Submit to this Journal Review for this Journal Propose a Special Issue

Article Menu

Share Help Cite Discuss in SciProfiles

Open AccessArticle

Peer-Review Record

No-Reference Image Quality Assessment Combining Swin-Transformer and Natural Scene Statistics

Sensors 2024, 24(16), 5221; https://doi.org/10.3390/s24165221

by Yuxuan Yang^1,*, Zhichun Lei² and Changlu Li¹

Reviewer 1:

Zhonghua Xie

Reviewer 2: Anonymous

Sensors 2024, 24(16), 5221; https://doi.org/10.3390/s24165221

Submission received: 17 July 2024 / Revised: 7 August 2024 / Accepted: 9 August 2024 / Published: 12 August 2024

(This article belongs to the Section Sensing and Imaging)

Round 1

Reviewer 1 Report

Comments and Suggestions for Authors

This paper proposes a no-reference image quality assessment model that combines Swin-Transformer and natural scene statistics.

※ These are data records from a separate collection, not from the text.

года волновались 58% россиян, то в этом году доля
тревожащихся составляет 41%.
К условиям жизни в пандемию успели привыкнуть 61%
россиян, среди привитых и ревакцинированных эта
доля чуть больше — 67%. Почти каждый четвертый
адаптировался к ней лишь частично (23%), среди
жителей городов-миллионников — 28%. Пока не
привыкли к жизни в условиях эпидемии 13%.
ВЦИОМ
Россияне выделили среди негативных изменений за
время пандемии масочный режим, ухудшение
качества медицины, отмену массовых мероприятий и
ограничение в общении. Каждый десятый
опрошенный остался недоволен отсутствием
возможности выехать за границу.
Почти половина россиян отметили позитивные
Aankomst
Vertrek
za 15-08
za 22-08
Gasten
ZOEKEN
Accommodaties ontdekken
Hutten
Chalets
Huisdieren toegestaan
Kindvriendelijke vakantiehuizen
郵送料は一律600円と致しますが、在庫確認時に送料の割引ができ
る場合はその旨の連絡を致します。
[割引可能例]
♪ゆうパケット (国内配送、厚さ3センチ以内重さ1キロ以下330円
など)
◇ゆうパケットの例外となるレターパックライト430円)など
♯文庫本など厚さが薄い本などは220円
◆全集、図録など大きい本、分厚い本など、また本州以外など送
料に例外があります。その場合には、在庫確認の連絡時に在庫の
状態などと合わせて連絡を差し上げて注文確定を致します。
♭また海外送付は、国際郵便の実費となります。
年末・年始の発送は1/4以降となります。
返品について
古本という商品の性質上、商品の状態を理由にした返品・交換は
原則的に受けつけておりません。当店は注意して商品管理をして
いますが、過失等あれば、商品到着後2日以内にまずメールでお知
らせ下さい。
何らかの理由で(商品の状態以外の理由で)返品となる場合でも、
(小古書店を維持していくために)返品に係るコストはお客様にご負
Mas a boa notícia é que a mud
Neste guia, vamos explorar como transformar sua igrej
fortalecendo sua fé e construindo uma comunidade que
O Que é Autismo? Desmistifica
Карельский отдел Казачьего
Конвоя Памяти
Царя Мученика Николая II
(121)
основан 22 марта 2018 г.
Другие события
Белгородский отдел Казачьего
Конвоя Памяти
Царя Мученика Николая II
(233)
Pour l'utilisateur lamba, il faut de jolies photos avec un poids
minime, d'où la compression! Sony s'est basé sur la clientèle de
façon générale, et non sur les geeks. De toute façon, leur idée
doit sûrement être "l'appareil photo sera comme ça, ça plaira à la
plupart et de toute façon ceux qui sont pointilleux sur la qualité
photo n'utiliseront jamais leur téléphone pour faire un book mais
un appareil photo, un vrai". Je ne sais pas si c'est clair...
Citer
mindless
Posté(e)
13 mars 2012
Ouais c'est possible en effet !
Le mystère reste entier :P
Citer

It employs Swin-Transformer to extract multi-scale features from images, and natural scene statistics to compensate for the information loss caused by image resizing. Overall, the writing of the paper is standardized, the experiments are sufficient, and it has certain reference value, but there are still a few issues.

1. As shown in Figure 1，the size of the feature map has been reduced to 14 * 14. Does it still need to be windowed (applied Swin Transformer) for such a small size? Can it demonstrate the global modeling capability of Transformer?

2. Need to add and analyze some recent references, especially Swin Transformer in image quality evaluation, and add some experimental comparisons.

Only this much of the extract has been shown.